__Problem details__:
Search the data for the string "cara", and report each line where it is found.

====== Available records ======

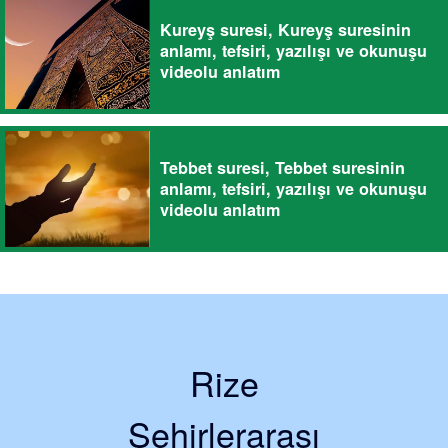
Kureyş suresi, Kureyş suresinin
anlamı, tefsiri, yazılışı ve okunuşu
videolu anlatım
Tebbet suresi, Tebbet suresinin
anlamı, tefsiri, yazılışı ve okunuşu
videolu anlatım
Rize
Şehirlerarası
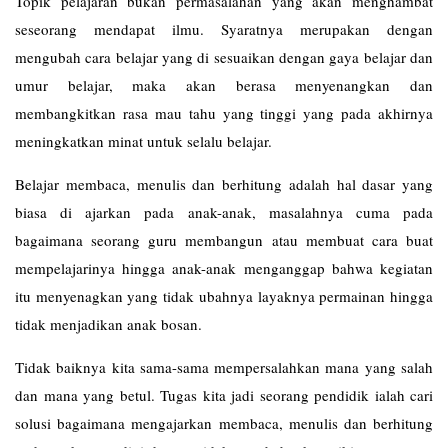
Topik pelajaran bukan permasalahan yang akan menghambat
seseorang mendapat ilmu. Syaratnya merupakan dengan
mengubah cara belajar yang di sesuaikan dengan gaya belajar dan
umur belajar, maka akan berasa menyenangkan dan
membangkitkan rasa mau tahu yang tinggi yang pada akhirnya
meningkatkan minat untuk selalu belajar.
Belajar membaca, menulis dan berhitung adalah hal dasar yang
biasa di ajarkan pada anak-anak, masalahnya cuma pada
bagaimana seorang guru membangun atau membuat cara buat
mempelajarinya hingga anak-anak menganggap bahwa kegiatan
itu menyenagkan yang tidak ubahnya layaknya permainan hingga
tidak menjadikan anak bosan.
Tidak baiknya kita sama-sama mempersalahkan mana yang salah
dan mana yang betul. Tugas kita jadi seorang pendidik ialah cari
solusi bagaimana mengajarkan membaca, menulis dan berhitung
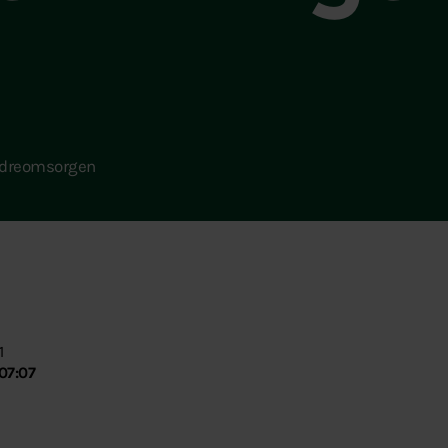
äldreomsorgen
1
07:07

======
====== Available records ======

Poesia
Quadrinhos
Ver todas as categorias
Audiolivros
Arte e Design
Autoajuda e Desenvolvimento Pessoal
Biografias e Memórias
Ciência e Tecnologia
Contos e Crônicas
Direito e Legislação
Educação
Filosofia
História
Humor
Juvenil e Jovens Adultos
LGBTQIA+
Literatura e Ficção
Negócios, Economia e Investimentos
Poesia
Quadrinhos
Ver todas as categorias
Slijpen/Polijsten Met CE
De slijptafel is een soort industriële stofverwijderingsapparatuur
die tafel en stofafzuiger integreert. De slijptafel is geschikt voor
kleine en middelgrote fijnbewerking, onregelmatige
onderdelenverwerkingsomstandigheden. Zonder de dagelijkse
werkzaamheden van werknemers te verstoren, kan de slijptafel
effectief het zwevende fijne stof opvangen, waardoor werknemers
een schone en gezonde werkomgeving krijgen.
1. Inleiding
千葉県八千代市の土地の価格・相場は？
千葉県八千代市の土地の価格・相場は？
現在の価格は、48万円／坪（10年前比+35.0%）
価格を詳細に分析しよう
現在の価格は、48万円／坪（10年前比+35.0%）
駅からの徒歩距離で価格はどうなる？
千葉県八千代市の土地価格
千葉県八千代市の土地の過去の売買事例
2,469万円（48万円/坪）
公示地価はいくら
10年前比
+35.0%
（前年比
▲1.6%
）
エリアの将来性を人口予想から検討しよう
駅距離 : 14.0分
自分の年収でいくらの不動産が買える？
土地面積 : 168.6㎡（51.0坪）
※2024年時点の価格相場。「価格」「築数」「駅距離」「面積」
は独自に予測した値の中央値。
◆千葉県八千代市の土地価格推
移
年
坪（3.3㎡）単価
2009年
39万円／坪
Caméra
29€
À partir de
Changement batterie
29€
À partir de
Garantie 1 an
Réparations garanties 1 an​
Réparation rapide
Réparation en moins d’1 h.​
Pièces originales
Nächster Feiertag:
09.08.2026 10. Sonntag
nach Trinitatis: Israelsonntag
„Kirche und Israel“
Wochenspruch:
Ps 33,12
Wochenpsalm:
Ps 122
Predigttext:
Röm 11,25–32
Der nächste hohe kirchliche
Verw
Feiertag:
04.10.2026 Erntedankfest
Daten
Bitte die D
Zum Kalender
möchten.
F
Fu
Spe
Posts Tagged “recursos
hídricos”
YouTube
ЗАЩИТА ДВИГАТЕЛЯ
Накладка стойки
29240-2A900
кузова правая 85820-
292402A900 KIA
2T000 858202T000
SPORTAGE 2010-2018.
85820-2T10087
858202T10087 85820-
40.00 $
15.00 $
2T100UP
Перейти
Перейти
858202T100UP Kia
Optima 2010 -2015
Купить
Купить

======

__Answer for this exercise__:
mengubah cara belajar yang di sesuaikan dengan gaya belajar dan
bagaimana seorang guru membangun atau membuat cara buat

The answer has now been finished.